P2. This is what it means if you find a “bleach” spot on your underwear

HT6. This is what it means if you find a “bleach” spot on your underwear
The internet – and the limitless wealth of information it provides – is an immeasurably useful tool for more reasons than anyone can list.
Yet though there’s seemingly no end to the advantages it brings to our daily lives, it’s perhaps the fact that it’s a bottomless well of shared knowledge that makes it arguably the greatest invention of recent centuries.

There is no topic that you can’t read up on, no answer that’s beyond your reach if you know where to look. Mysteries that would have remained elusive in all the decades up to now can be solved quite literally with a few clicks of a mouse, a few stabs at a keyboard.

Over the years we’ve seen many old myths debunked online, just as we’ve seen life-hacks and helpful hints become common knowledge, whereas once they would have been wisdoms held by only a small few.

Have you ever wondered, for example, why your underwear ends up looking like it’s been stained by a bleach spot? If you have, you’re apparently not alone, with the question being posed online by women seeking answers.

And answers they found. As it turns out, said patches of coloring have absolutely nothing to do with your machine (as some have speculated).

No, reports claim that the actual cause of these “bleach” patches is a result of the natural pH levels of the vagina.

Now, before we go further, let us stress that this is nothing to be concerned about. Rather, finding the aforementioned patches on your underwear is a healthy sign. As we know, pH levels determine the acidity or alkalinity of a given liquid or substance, and according to one helpful post on Twitter:

“Now that everyone is aware, it’s completely normal to discover lighter patches in a woman’s underwear or knickers due to the acidic nature of the vagina, with a pH range of 3.8-4.5. So, I suppose it’s time to abandon the notion of it being a result of poor hygiene. In fact, a healthy vagina is one that can bleach the fabric.“

Dr. Vanessa MacKay, with the Royal College of Obstetricians and Gynaecologists, explains: “The vagina has a self-cleaning mechanism through natural secretions. It contains beneficial bacteria that serve to protect it.”

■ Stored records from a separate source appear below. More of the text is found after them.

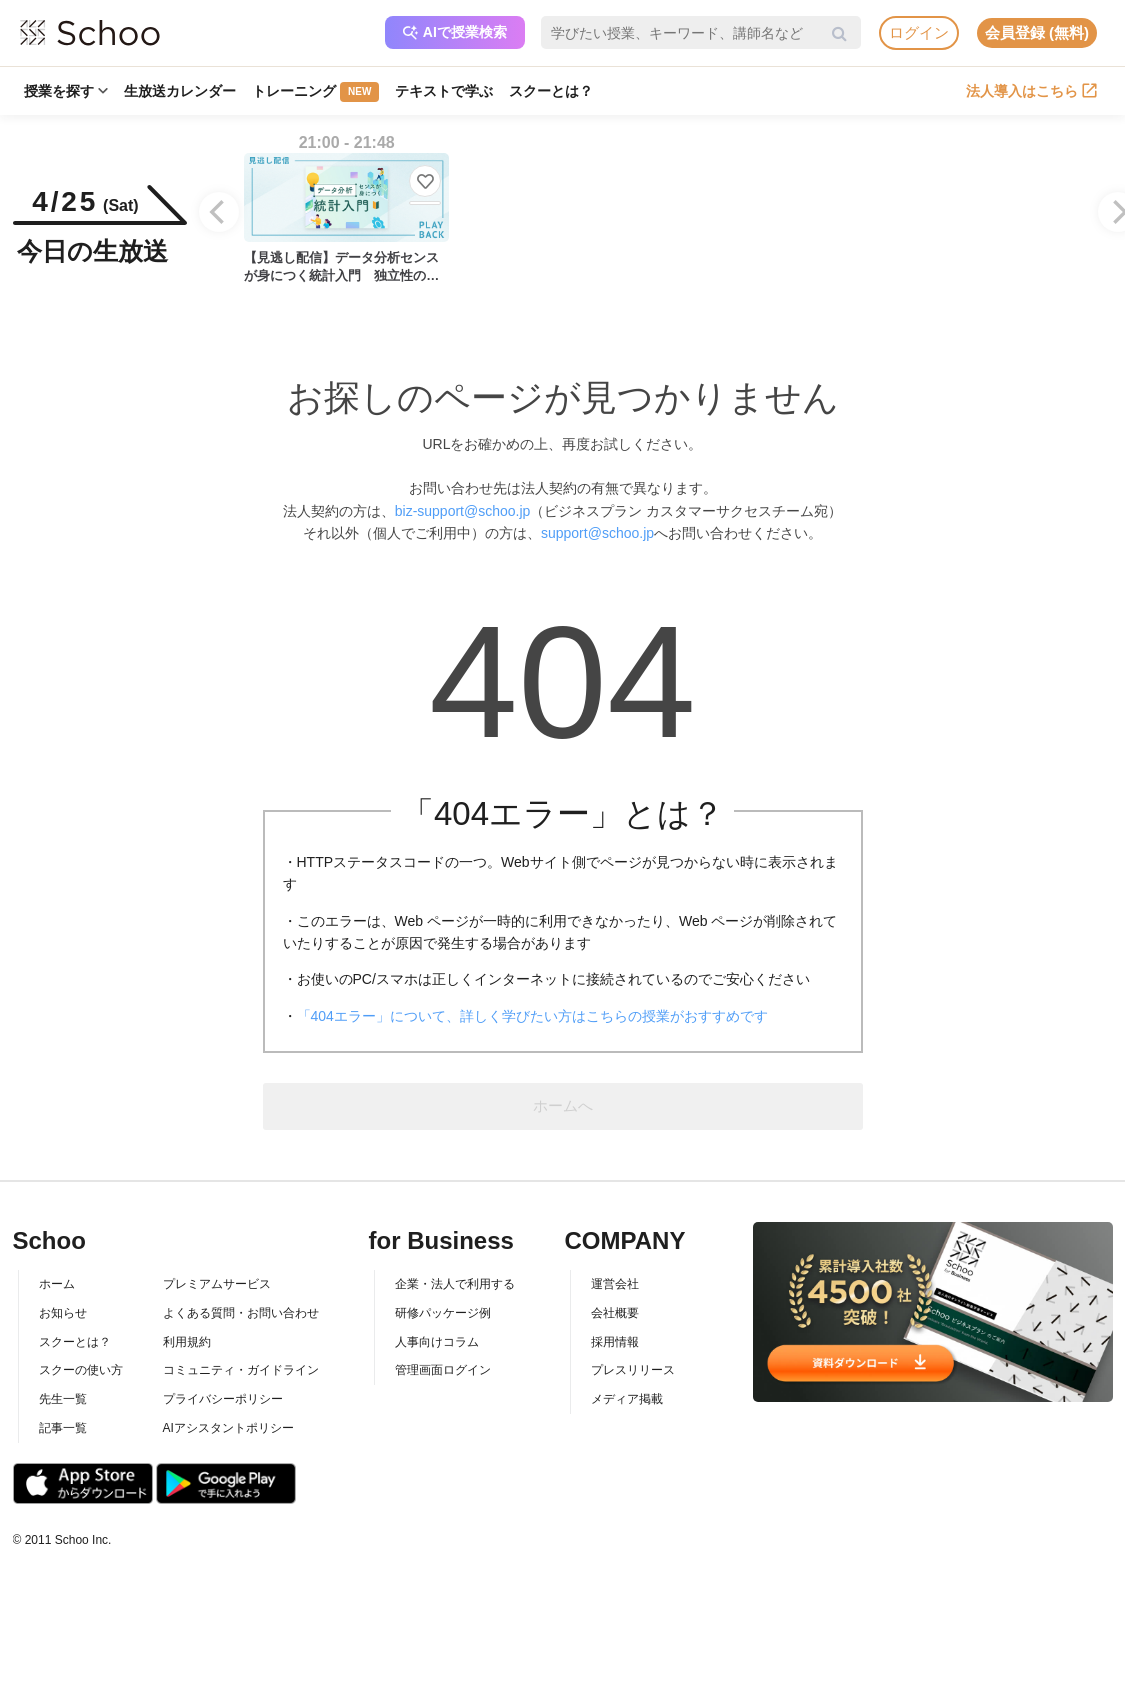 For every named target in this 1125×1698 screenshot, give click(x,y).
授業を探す (66, 91)
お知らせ (63, 1313)
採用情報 (615, 1342)
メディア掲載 (627, 1399)
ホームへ (563, 1105)
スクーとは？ (551, 91)
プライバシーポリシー (223, 1399)
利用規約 (187, 1342)
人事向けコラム (437, 1342)
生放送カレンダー (180, 91)
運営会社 (615, 1284)
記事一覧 (63, 1428)
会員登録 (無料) (1037, 32)
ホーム (57, 1284)
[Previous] (219, 212)
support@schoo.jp (597, 533)
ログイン (919, 32)
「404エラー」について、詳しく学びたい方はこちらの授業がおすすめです (532, 1016)
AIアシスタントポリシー (228, 1428)
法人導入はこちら (1031, 91)
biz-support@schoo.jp (463, 511)
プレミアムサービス (217, 1284)
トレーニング (315, 92)
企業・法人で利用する (455, 1284)
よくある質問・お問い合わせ (241, 1313)
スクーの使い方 (81, 1370)
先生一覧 (63, 1399)
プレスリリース (633, 1370)
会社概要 (615, 1313)
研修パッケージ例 (443, 1313)
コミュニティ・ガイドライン (241, 1370)
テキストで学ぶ (444, 91)
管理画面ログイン (443, 1370)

As per the National Institutes of Health, the usual vaginal pH ranges between 3.8 and 5.0, making it moderately acidic in relation to the naturally neutral pH level of 7.

Dr. MacKay adds that it’s perfectly normal and healthy for women to have clear or white discharge from their vagina, while disturbing the natural balance can lead to infections.

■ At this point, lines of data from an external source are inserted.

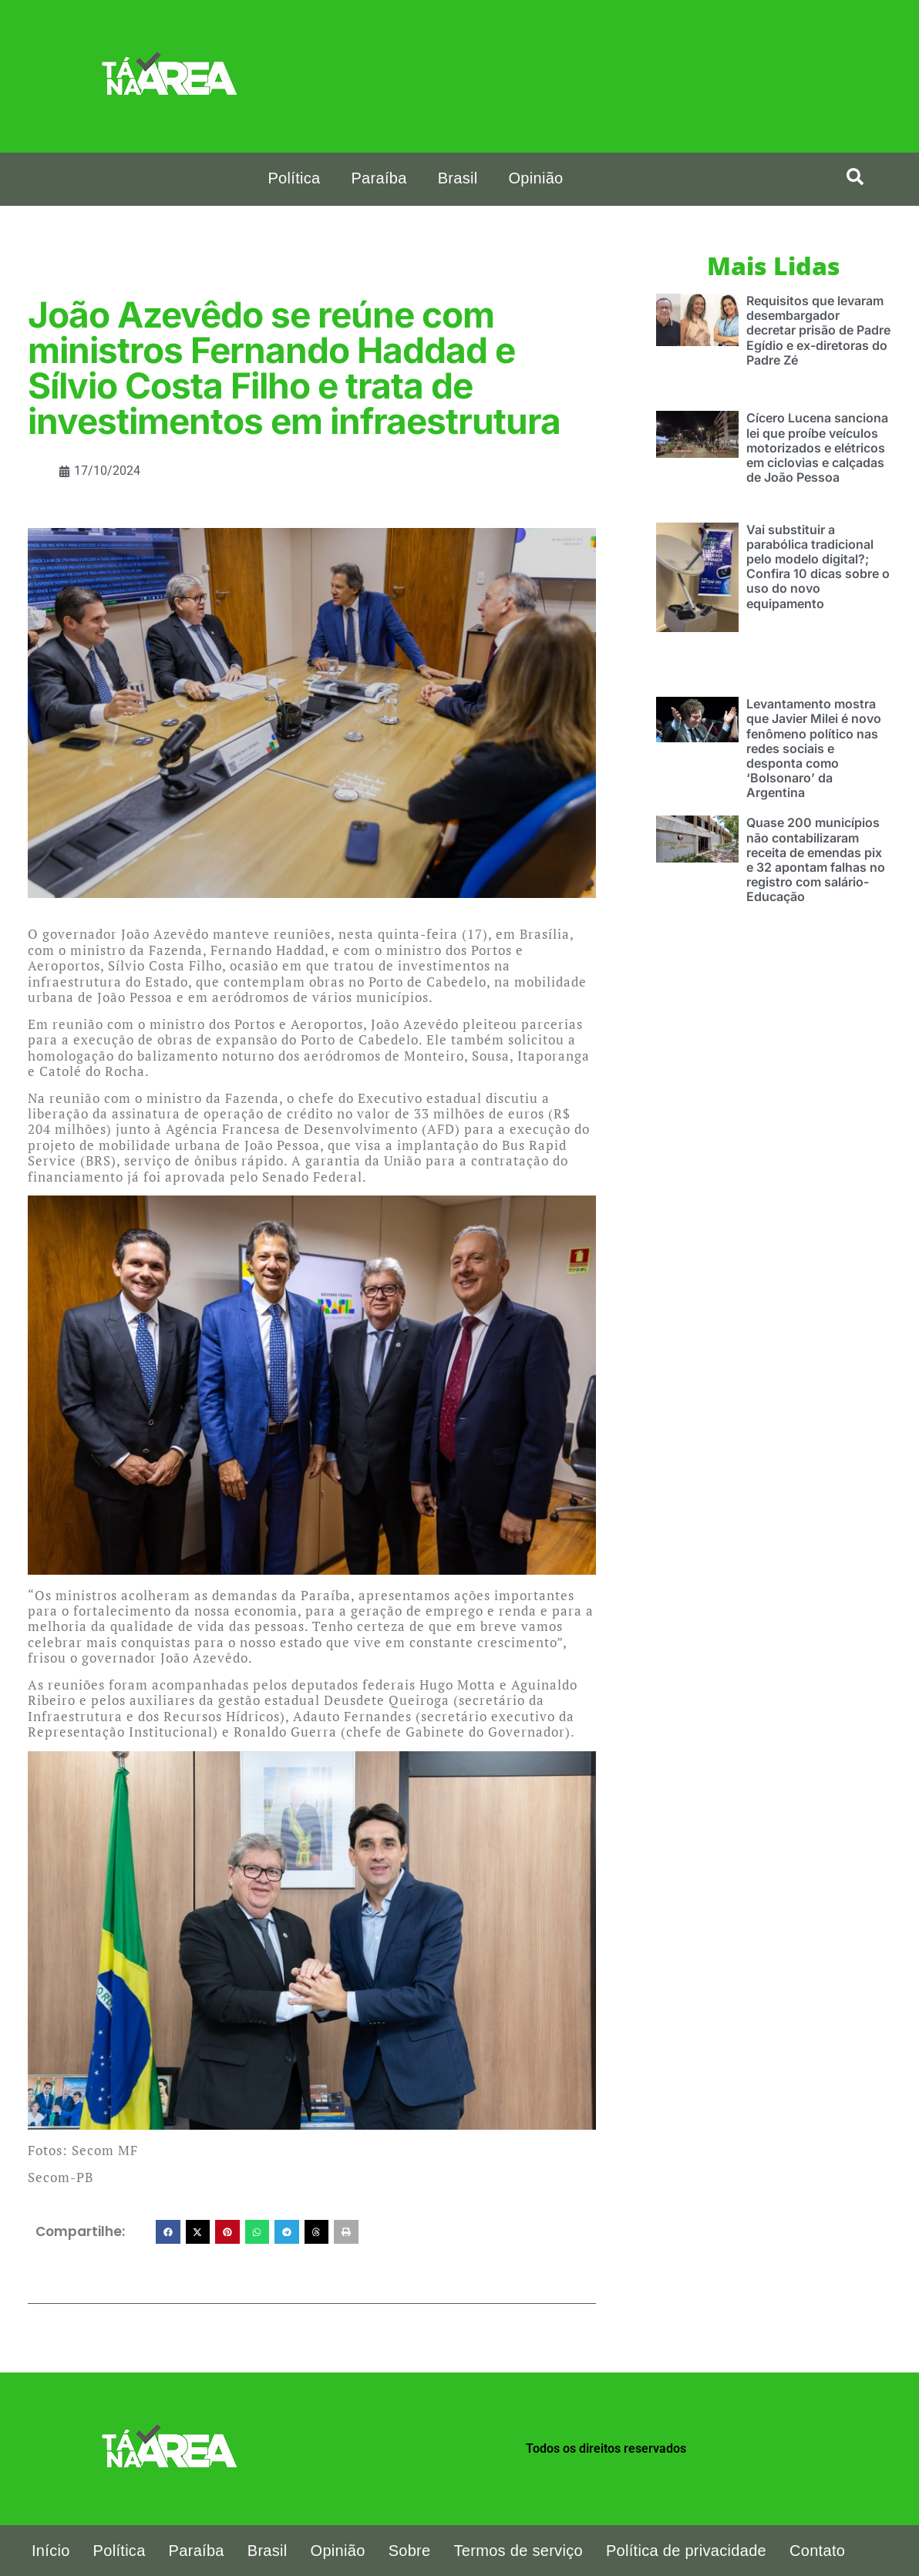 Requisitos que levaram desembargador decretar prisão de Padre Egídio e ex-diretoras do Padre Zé (818, 330)
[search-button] (855, 176)
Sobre (410, 2550)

Great question. The more natural the fibres are the easier it is for them to bleach. Like Rosaseven period underwear, which is made entirely from natural fibres, the acidity in your discharge can bleach the fibres more easily, as opposed to the synthetic fibres of some underwear & period underwear brands, which don’t bleach easily or at all depending on the fibre content.

Bleaching is also more likely to be noticeable on your darker underwear than your lighter pairs which may still be bleaching; it’s just not as easy to spot.

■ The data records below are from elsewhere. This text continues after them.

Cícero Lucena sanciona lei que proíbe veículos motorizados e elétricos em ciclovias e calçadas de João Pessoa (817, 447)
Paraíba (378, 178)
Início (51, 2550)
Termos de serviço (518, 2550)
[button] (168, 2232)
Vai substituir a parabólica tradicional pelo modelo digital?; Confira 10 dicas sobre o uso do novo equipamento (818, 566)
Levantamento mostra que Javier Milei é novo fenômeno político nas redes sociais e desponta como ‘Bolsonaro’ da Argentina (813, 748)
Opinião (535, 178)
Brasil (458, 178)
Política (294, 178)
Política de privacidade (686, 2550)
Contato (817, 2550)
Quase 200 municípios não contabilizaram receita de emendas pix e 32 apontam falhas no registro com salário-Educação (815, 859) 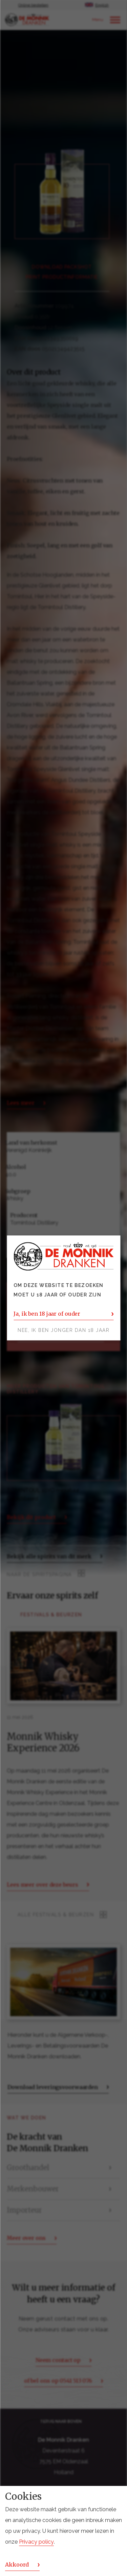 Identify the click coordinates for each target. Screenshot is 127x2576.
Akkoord (17, 2564)
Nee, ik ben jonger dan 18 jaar (63, 1330)
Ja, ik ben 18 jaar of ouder (47, 1314)
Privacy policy (36, 2542) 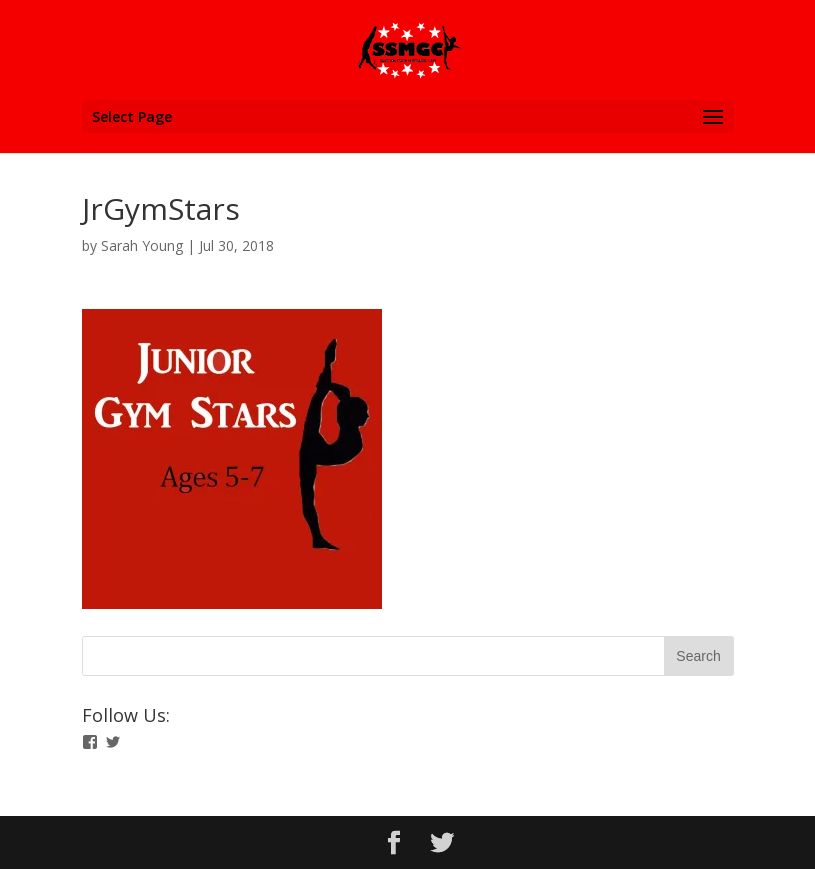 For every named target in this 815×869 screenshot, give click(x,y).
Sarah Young (142, 245)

Now, whilst remembering that the bleaching that can happen is completely normal and healthy, it’s understandable that we may not want our underwear to stain this way, especially on those darker colours.

If you notice that you are producing more discharge around certain times of the month, you could try wearing period underwear at that time. This absorbs the discharge more than your regular lingerie and is more comfortable for you anyway, as well as then keeping your fancy panties less in contact with your heavier days of discharge.

Equally you can also rinse your underwear right after wearing it before it goes in the wash, removing most of the discharge; because if after you’ve taken them off, they sit in your laundry basket until your next load, then it’s more likely to develop the bleaching stains due to oxidation.



You are not alone in wondering this, as more information is becoming available, and people are starting to talk more openly about the vagina and anatomy, it appears it’s a gap in people’s education that needs correcting. Women of all ages are either seeing it for the first time as their discharge is changing through their reproductive years or having worn synthetic underwear for many years, they’re now seeing bleaching on natural fibre underwear for the first time.


“In a world where vaginas aren’t talked about much, it’s no surprise nobody passes on this information in school or at home, because many educators, parents and even healthcare professionals don’t know these facts either,” Zoe Williams of the Vagina Museum said.

“The gynaecological anatomy is overlooked regularly, in research as much as society. For example, the first detailed anatomical study of the internal clitoris – an organ which is 10cm long! – wasn’t published until 1998. People at all levels don’t talk about vaginas and vulvas, due to a climate of shame and stigma. This means people can’t gain a full understanding of their own anatomy and allows myths and misconceptions to flourish.”


So, now that you do know that it’s completely normal and a sign of a good & healthy vagina, you don’t need to worry, and we can keep on talking about our bodies and further educating generations to come.